Le chiffrement ne sera pas interdit, même de très haut niveau, mais il sera alors imposé en pratique aux prestataires de conserver les clés qui permettent de déchiffrer le contenu des échanges interceptés, ou de prévoir des failles dans l’implémentation des protocoles de chiffrement, pour être capable de les déchiffrer sur demande.

remise-clefsLa mesure est ardemment souhaitée par les services de renseignement et par la police judiciaire, qui s’agacent de ce qu’Apple ou Google se placent désormais techniquement dans une position totalement extérieure aux communications chiffrées de leurs clients, et soient ainsi incapables d’aider les services lorsqu’ils le demandent. L’été dernier, le chiffrement du contenu des mobiles avait fait l’objet d’une lettre ouverte dans le New York Times co-signée par le procureur de Paris François Molins, qui estimait cette mesure irresponsable.

C’est aussi et surtout le chiffrement de bout en bout demandé par les eurodéputés et mis en place par un nombre croissant de messageries qui inquiètent les enquêteurs et les services de renseignement, qui se retrouvent incapables de comprendre le contenu des messages sans y mettre d’importants moyens de décryptement. Avec la loi britannique, fournir de tels outils incontrôlables deviendrait illégal.

en France, une obligation de coopérer au déchiffrement

Mais la portée pratique de la loi reste sujette à caution, alors qu’un grand nombre des messageries sécurisées sont des solutions open-source qui n’ont pas d’éditeur à poursuivre en justice.

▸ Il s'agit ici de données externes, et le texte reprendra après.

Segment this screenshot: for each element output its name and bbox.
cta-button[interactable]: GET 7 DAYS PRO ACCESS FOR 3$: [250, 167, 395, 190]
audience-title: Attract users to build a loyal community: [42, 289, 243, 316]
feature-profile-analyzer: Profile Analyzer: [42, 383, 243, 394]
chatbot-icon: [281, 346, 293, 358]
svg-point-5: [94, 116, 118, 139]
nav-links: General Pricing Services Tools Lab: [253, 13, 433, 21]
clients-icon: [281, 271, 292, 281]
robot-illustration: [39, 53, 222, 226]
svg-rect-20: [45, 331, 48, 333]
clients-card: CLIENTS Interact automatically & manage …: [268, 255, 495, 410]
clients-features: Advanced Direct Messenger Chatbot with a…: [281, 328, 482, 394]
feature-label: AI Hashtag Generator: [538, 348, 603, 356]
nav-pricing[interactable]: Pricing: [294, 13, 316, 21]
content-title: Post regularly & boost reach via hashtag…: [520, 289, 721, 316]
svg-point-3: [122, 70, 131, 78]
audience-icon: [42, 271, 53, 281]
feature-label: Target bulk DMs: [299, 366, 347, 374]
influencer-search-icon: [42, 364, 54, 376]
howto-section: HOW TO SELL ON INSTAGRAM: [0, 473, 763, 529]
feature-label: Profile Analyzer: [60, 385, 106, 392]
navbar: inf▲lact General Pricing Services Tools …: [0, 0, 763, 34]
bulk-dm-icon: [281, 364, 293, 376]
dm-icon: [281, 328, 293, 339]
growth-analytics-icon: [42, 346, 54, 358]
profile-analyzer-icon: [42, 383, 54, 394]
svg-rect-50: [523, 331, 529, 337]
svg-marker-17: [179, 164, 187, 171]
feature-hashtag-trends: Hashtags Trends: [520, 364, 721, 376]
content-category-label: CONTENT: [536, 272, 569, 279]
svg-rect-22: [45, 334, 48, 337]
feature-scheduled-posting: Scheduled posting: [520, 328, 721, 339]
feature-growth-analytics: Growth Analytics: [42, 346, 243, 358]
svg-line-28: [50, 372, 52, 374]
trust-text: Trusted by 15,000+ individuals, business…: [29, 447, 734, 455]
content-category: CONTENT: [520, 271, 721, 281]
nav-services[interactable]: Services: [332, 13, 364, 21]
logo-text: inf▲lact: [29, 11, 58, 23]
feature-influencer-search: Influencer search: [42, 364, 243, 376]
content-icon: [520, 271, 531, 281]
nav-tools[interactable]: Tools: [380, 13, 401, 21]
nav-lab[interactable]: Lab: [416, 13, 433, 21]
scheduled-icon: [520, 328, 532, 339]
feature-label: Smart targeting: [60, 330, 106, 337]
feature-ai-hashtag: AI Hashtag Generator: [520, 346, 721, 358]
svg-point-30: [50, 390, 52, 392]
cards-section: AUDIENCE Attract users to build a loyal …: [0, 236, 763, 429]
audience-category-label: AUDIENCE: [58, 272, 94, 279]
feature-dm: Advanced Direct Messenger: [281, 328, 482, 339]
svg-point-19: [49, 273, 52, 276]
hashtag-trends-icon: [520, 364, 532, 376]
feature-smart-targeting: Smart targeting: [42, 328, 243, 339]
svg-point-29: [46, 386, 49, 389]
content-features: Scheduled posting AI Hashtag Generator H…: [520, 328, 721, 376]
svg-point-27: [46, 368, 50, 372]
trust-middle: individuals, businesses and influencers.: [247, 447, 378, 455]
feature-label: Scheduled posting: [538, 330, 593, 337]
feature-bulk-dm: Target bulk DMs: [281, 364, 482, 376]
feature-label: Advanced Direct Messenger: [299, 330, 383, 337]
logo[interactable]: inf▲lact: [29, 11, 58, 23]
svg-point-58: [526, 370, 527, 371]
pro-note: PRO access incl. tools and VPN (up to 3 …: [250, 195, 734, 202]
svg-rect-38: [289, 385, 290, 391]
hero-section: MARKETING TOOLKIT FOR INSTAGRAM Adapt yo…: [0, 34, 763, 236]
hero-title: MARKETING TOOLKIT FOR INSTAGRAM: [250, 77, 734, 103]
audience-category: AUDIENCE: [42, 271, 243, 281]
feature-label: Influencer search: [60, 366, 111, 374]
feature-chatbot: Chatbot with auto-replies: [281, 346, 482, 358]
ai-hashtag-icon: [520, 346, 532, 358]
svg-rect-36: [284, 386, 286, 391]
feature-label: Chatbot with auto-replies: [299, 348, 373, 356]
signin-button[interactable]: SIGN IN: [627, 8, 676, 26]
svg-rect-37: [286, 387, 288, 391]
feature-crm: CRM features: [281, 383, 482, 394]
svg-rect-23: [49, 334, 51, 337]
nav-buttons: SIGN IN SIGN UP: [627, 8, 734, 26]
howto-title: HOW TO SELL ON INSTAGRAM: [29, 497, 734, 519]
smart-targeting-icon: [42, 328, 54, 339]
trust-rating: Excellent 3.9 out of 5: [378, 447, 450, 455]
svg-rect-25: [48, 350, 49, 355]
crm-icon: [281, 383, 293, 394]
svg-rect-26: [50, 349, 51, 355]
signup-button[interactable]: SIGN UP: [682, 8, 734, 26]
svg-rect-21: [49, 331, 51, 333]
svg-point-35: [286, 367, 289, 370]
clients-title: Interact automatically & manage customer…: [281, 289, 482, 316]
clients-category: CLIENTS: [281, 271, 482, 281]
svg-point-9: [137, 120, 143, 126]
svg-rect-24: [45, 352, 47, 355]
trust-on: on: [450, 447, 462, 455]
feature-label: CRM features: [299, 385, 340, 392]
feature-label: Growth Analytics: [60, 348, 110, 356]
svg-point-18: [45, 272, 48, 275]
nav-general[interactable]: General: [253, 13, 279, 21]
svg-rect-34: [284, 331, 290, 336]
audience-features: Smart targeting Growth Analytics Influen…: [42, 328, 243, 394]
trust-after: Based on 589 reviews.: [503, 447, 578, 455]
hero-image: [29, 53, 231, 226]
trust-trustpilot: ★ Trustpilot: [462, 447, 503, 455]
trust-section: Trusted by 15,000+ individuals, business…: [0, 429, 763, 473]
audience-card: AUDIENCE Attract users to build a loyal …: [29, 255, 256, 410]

En France, l’article 30 de la loi pour la confiance dans l’économie numérique (LCEN) affirme depuis 2004 que « l’utilisation des moyens de cryptologie est libre ». Il n’existe aucune obligation de permettre l’écoute en clair des communications, sauf pour les opérateurs de communication électroniques déclarés comme tel (d’où notamment les procédures contre Skype pour l’obliger à adopter ce statut en France).

En revanche, si l’éditeur d’une solution de communication chiffrée dispose d’une clé de déchiffrement, l’article 434-15-2 du code pénal l’oblige à coopérer avec les autorités judiciaires pour déchiffrer un message sur requête. Le refus de fournir la clé ou de déchiffrer soi-même est puni de 3 ans de prison et 45 000 euros d’amende, et la peine est portée à 5 ans de prison et 75 000 euros d’amende « si le refus est opposé alors que la remise ou la mise en oeuvre de la convention [secrète de déchiffrement] aurait permis d’éviter la commission d’un crime ou d’un délit ou d’en limiter les effets ».